**TASK OBJECTIVE**
Within the listing that follows, reproduce exactly the lines starting at the line with "Skip to content" and ending at the line with "checklista för arvskiften.", inclusive, and only those. Pictures are dropped.

**RAW DATA**
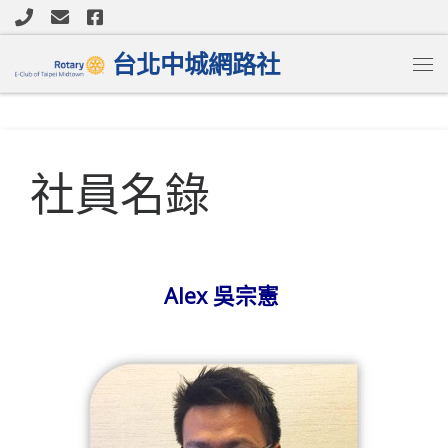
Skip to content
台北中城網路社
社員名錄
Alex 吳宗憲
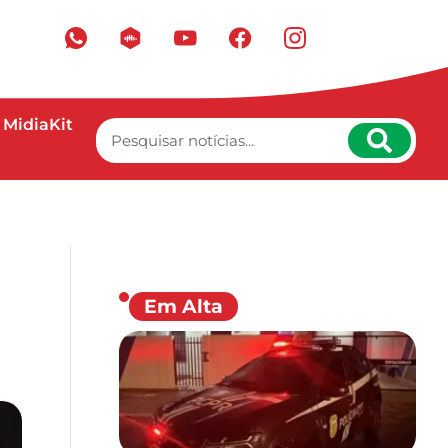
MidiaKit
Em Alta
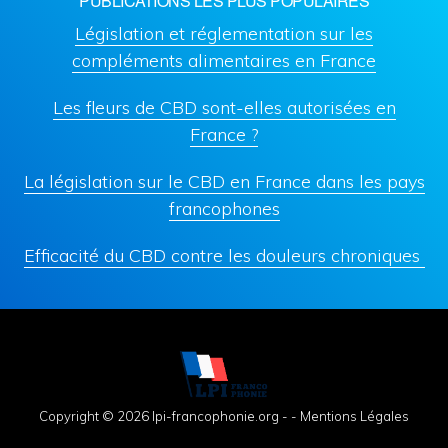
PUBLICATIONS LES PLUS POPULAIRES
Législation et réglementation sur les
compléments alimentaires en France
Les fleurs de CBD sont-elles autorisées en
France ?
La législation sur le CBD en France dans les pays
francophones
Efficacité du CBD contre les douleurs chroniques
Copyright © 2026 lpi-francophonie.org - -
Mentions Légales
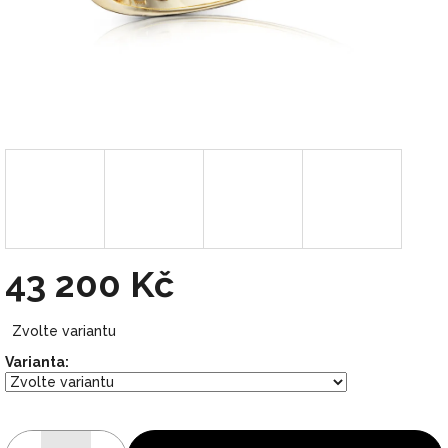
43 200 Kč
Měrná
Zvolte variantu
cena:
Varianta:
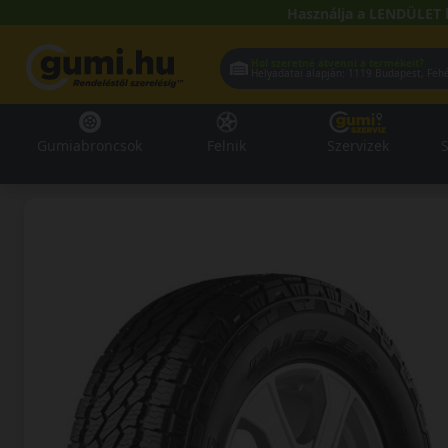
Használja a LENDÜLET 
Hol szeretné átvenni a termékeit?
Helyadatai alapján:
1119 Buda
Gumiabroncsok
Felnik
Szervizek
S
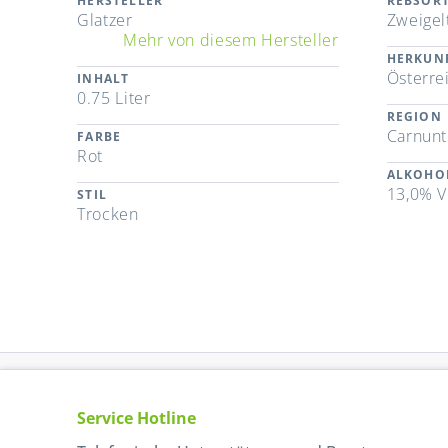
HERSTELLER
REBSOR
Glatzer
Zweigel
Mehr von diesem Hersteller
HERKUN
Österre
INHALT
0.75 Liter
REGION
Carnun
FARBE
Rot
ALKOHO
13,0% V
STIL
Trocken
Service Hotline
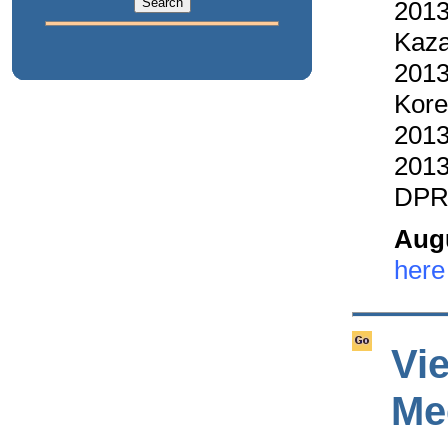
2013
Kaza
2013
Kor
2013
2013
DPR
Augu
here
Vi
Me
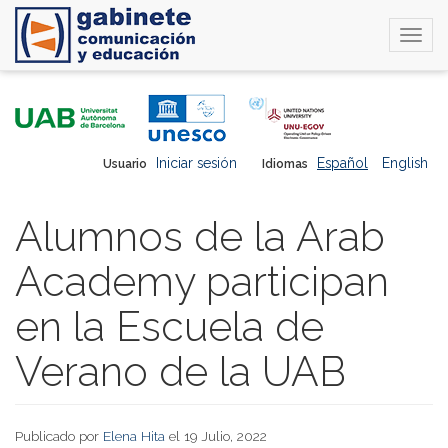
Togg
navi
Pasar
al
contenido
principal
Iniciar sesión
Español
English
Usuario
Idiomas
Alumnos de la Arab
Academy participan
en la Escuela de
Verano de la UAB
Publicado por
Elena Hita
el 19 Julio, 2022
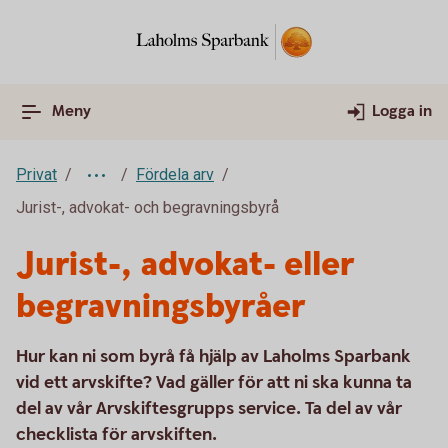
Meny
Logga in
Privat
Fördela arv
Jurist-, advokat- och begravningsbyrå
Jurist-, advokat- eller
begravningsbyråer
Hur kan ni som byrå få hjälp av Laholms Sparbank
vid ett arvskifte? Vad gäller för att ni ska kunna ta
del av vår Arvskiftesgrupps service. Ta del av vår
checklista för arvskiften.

--

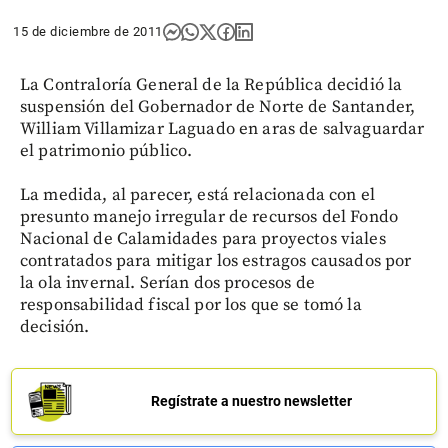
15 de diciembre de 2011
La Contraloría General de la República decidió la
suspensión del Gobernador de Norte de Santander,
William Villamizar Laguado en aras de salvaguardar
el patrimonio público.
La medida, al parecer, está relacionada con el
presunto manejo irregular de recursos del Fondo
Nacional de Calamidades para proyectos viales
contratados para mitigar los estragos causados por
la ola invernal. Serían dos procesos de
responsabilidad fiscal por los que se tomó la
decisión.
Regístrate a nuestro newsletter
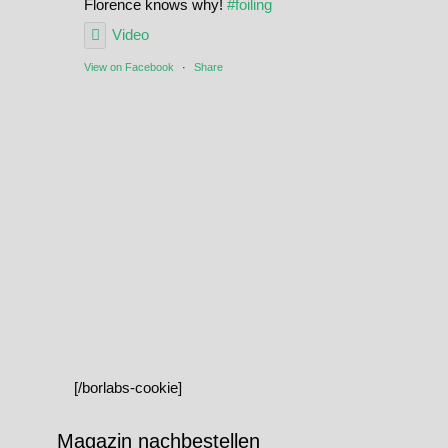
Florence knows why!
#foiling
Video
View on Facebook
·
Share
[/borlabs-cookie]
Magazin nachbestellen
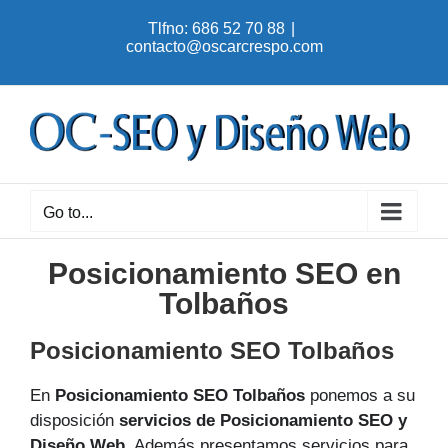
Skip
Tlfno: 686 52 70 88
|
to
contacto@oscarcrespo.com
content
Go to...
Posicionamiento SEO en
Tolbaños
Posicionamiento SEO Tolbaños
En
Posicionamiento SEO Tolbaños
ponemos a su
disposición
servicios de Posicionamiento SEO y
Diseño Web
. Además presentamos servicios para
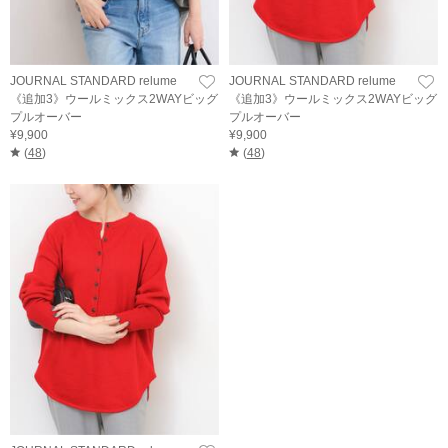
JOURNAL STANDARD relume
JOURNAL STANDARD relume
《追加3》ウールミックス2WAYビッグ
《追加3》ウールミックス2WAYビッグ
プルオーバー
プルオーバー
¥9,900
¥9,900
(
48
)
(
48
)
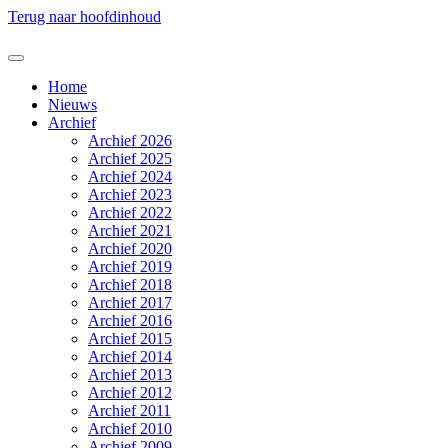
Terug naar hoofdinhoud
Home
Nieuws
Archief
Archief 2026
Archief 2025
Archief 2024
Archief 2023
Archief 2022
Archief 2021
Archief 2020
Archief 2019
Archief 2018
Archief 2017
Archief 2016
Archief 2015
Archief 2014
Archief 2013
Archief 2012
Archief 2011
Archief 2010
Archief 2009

**YOUR RESPONSE**
Skip to content
台北中城網路社
社員名錄
Alex 吳宗憲
MidiaKit
Em Alta
PUBLICATIONS LES PLUS POPULAIRES
Législation et réglementation sur les
compléments alimentaires en France
Les fleurs de CBD sont-elles autorisées en
France ?
La législation sur le CBD en France dans les pays
francophones
Efficacité du CBD contre les douleurs chroniques
Copyright © 2026 lpi-francophonie.org - -
Mentions Légales
43 200 Kč
Měrná
Zvolte variantu
cena:
Varianta:
Használja a LENDÜLET 
Hol szeretné átvenni a termékeit?
Helyadatai alapján:
1119 Buda
Gumiabroncsok
Felnik
Szervizek
S
HERSTELLER
REBSOR
Glatzer
Zweigel
Mehr von diesem Hersteller
HERKUN
Österre
INHALT
0.75 Liter
REGION
Carnun
FARBE
Rot
ALKOHO
13,0% V
STIL
Trocken
Service Hotline
2013
Kaza
2013
Kor
2013
2013
DPR
Augu
here
Vi
Me
Togg
navi
Pasar
al
contenido
principal
Iniciar sesión
Español
English
Usuario
Idiomas
Alumnos de la Arab
Academy participan
en la Escuela de
Verano de la UAB
Publicado por
Elena Hita
el 19 Julio, 2022
Meny
Logga in
Privat
Fördela arv
Jurist-, advokat- och begravningsbyrå
Jurist-, advokat- eller
begravningsbyråer
Hur kan ni som byrå få hjälp av Laholms Sparbank
vid ett arvskifte? Vad gäller för att ni ska kunna ta
del av vår Arvskiftesgrupps service. Ta del av vår
checklista för arvskiften.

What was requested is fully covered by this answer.